January 19, 2004

Race, Gender and Blogging

Posted by shonk at 12:06 AM in Blogging, Feminism | TrackBack

Over at Misbehaving (an excellent site, by the way), danah boyd asks “why are bloggers mostly straight white men?” She writes:

Women are often purported to be the primary social network maintainers, the communicative sex. Yet, the more time i spend in blogging land, the more i realize how few women blog. (Major props to the women listed on the right!) In response to a conversation about blogging as an equalizer, i wrote a note today that blogging is a privilege. Assuming that my perception is accurate, i’m pretty convinced that bloggers (note: not LJers or other journalers) are primarily straight white men. Given that this is a sociable technology, this seems rather suggestive that blogging is not an equalizer.

I have my doubts about how accurate this perception really is, but since it is just a perception, it’s not something that can really be argued. However, I would like to take issue with a couple of things.

First off, I, like many of the commenters there, question the validity of the distinction between “journalers” and “bloggers”. I tend to think of the space between a “journal” and a “weblog” as more of a continuously varying continuum than a vacuum. For example, since most of what my brother and I post here is related to news, politics or meta-analysis of online communities, this site would probably not be classified as a “journal”. However, posts like Fun with Transliterations, When You Dance or Me, Style Savant, just to take some recent examples (or, for that matter, most of the Ramblings category), are certainly more along the lines of what you might find on a Live Journal. On the other hand, Petya’s site, since it primarily deals with what’s going on in her life, would be more likely to be considered a “journal”, yet Petya herself calls it a weblog and a quick perusal of, say, the September archives and her posts on feminism will convince you that a site can be both “personal” and “serious”. In fact, I find it a little surprising that boyd would distinguish between journals and blogs in this way, since making such a distinction seems to be judging journals as less worthwhile or important than blogs.

Second, moving on to the claim that “blogging is not an equalizer”, I tend to disagree. However, it is a qualified disagreement for the following reason: blogging, in and of itself, is not so powerful an equalizer as to completely overcome all obstacles. As boyd points out in blogging is a privilege :

Privilege is a funny thing. Often it opens up opportunities that we don’t even realize. Take time, for example. Who has the time to sit online and read, write and discuss all day? A working mother? A migrant worker? Time is money. Very few people have both time and money and most people spend most of their time trying to make ends meet or trying to calm their nerves from the stress induced by the former. Having time to “waste” is privilege.

However, this is not the fault of blogging in and of itself. I suspect that a disproportionate percentage of white men are online, which fact is a result of various and complicated social phenomena, but any disproportionate representation in the blogging community is probably a direct effect of this reality (I exclude the “straight” part of the equation because I think it’s ludicrous to think that there is any reliable way of determining the sexuality of a blogger. Most people simply don’t broadcast this information). In fact, I wouldn’t be at all surprised to find that, if we merely consider the simple function

f(x) = (number of bloggers from gender x)/(total number of people online from gender x)

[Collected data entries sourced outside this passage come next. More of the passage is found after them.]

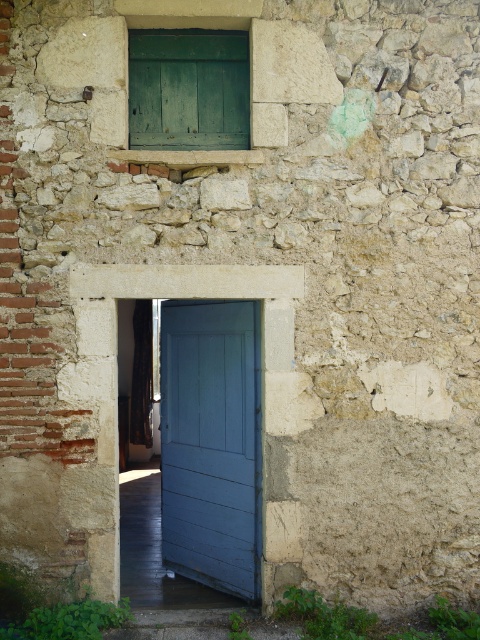 How distant is blue wooden door at center from green wooden window at upper center?

blue wooden door at center is 6.02 feet from green wooden window at upper center.

Is point (203, 570) behind point (245, 148)?

Yes, point (203, 570) is behind point (245, 148).

I want to click on blue wooden door at center, so click(x=211, y=442).

What are the coordinates of `blue wooden door at center` in the screenshot? It's located at (211, 442). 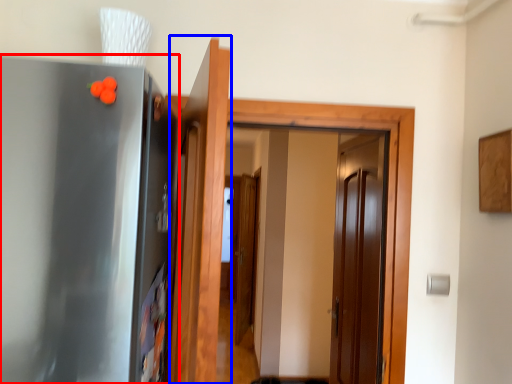 Question: Which of the following is the farthest to the observer, appliance (highlighted by a red box) or door (highlighted by a blue box)?

Choices:
 (A) appliance
 (B) door

Answer: (A) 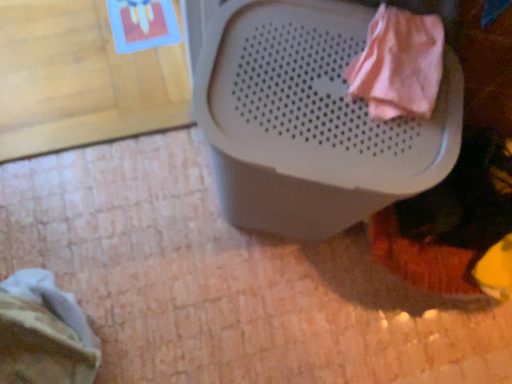 This screenshot has height=384, width=512. I want to click on unoccupied space behind striped fabric at lower left, positioned as the 2th clothing in top-to-bottom order, so click(x=99, y=269). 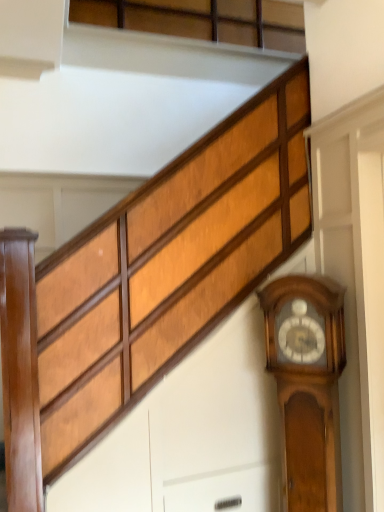 Where is `polished wood grandfather clock at right`? This screenshot has height=512, width=384. polished wood grandfather clock at right is located at coordinates coord(307,384).

The height and width of the screenshot is (512, 384). Describe the element at coordinates (307, 384) in the screenshot. I see `polished wood grandfather clock at right` at that location.

Find the location of `polished wood grandfather clock at right`. polished wood grandfather clock at right is located at coordinates (307, 384). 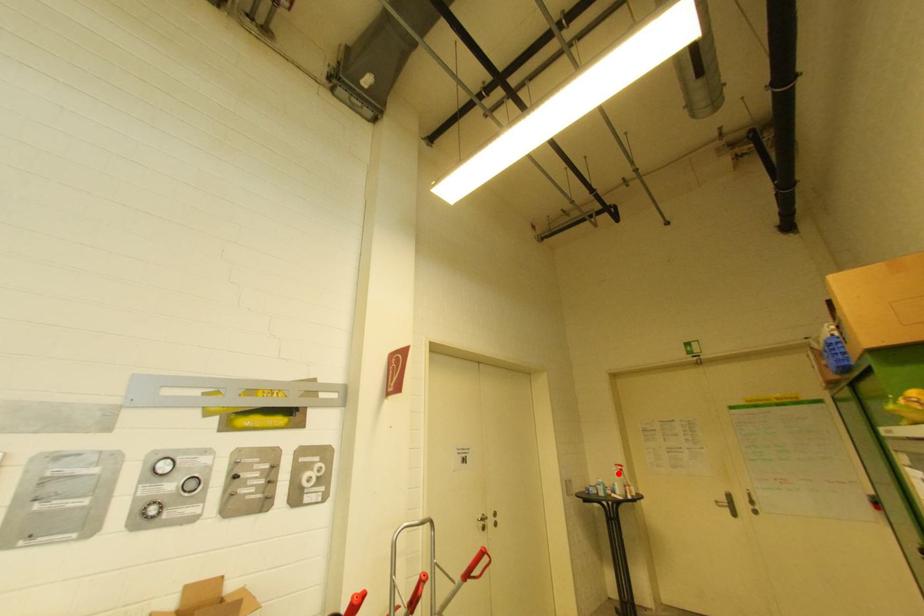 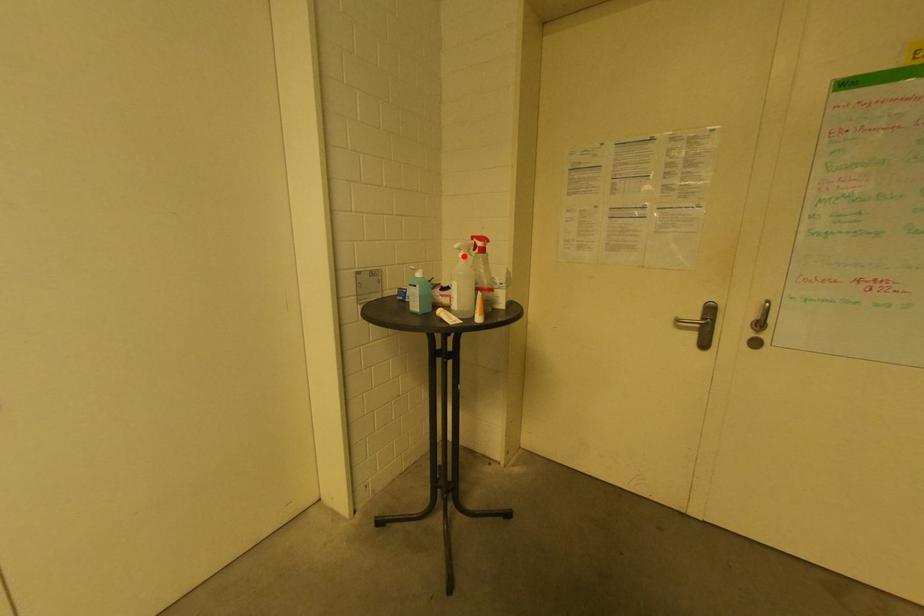 I am providing you with two images of the same scene from different viewpoints. A red point is marked on the first image and another point is marked on the second image. Is the marked point in image1 the same physical position as the marked point in image2?

Yes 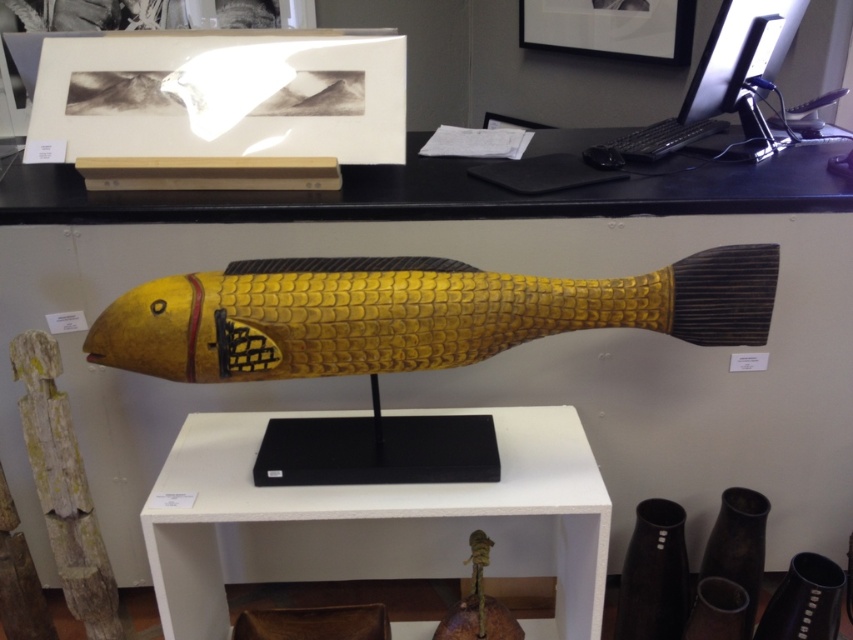 Is point (683, 298) in front of point (660, 154)?

Yes.

Which is behind, point (178, 365) or point (721, 108)?

Positioned behind is point (721, 108).

Who is more distant from viewer, [148,300] or [735,56]?

The point [735,56] is behind.

This screenshot has height=640, width=853. In order to click on yellow wood fish at center in this screenshot , I will do `click(415, 316)`.

Is white matte shelf at center further to camera compared to yellow wood fish at center?

Yes, it is.

Can you confirm if white matte shelf at center is positioned below yellow wood fish at center?

Indeed, white matte shelf at center is positioned under yellow wood fish at center.

Locate an element on the screen. The image size is (853, 640). white matte shelf at center is located at coordinates (374, 518).

Locate an element on the screen. The image size is (853, 640). white matte shelf at center is located at coordinates (374, 518).

Is white matte shelf at center positioned at the back of black plastic monitor at upper right?

No.

Does white matte shelf at center have a greater width compared to black plastic monitor at upper right?

Yes, white matte shelf at center is wider than black plastic monitor at upper right.

Does point (381, 536) come closer to viewer compared to point (788, 33)?

Yes, point (381, 536) is in front of point (788, 33).

Locate an element on the screen. Image resolution: width=853 pixels, height=640 pixels. white matte shelf at center is located at coordinates [374, 518]. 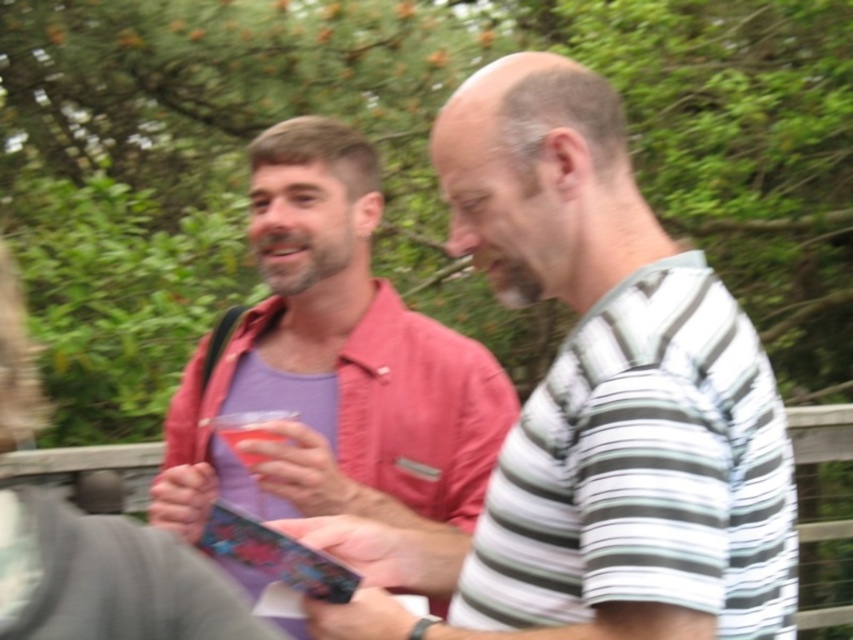 Question: Can you confirm if matte pink shirt at center is positioned below translucent plastic cup at center?

Choices:
 (A) yes
 (B) no

Answer: (B)

Question: Can you confirm if matte pink shirt at left is bigger than translucent plastic cup at center?

Choices:
 (A) yes
 (B) no

Answer: (A)

Question: Which of the following is the closest to the observer?

Choices:
 (A) matte pink shirt at center
 (B) translucent plastic cup at center

Answer: (A)

Question: Is matte pink shirt at center positioned before matte pink shirt at left?

Choices:
 (A) yes
 (B) no

Answer: (A)

Question: Among these points, which one is nearest to the camera?

Choices:
 (A) pos(431,506)
 (B) pos(688,564)

Answer: (B)

Question: Which object is the closest to the matte pink shirt at left?

Choices:
 (A) translucent plastic cup at center
 (B) matte pink shirt at center

Answer: (A)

we might well find that f(female) > f(male). Why do I say this? Because, in my personal experience, women I know who spend a fair amount of time online are more likely to blog/journal than are men who spend an equivalent amount of time online. So, in this sense, we see that, even in the area of gender, blogging may indeed be an equalizer.

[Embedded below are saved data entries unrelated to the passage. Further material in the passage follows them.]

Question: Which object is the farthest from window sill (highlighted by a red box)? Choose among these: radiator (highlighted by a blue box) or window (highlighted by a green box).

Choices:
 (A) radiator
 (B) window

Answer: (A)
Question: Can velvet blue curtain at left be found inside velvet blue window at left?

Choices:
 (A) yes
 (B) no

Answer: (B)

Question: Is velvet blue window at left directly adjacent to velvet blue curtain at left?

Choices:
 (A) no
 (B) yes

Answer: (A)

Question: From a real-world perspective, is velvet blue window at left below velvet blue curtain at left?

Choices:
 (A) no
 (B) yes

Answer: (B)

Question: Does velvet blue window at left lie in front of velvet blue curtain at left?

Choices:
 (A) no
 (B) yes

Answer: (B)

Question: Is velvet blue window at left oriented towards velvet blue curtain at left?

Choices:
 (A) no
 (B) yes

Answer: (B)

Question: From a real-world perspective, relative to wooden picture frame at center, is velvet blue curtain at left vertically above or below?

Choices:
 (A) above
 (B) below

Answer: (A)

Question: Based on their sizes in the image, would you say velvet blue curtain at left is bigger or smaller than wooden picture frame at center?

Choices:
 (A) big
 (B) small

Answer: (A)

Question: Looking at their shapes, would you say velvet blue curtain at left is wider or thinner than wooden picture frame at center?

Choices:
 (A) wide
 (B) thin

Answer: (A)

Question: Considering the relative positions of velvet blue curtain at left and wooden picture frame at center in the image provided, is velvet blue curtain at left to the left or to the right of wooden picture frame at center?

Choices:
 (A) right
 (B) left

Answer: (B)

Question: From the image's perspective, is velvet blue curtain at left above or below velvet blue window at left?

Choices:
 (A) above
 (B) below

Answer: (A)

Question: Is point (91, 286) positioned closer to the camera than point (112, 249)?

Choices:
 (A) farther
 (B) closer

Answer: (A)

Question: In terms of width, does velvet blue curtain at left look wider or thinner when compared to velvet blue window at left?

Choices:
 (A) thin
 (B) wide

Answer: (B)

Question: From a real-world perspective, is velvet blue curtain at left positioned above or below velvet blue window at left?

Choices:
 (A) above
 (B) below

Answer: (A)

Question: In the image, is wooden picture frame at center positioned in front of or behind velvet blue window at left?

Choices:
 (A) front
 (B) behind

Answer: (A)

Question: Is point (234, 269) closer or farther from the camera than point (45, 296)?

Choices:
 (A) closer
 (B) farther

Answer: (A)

Whatever the case, the claim that blogging isn’t an equalizer is, to me, ridiculous. Absent blogging, Glenn Reynolds would be just another law professor, dooce would be just another pregnant ex-Mormon and danah boyd and I would be just two more grad students with more ideas than outlets. I challenge you to find anybody who reads a fair number of weblogs and/or journals who doesn’t think they have a broader understanding and perspective than they could get merely from newspapers and television. So no, blogging, in and of itself, can’t produce perfect equality (whatever that is), but that doesn’t mean it’s not an equalizer.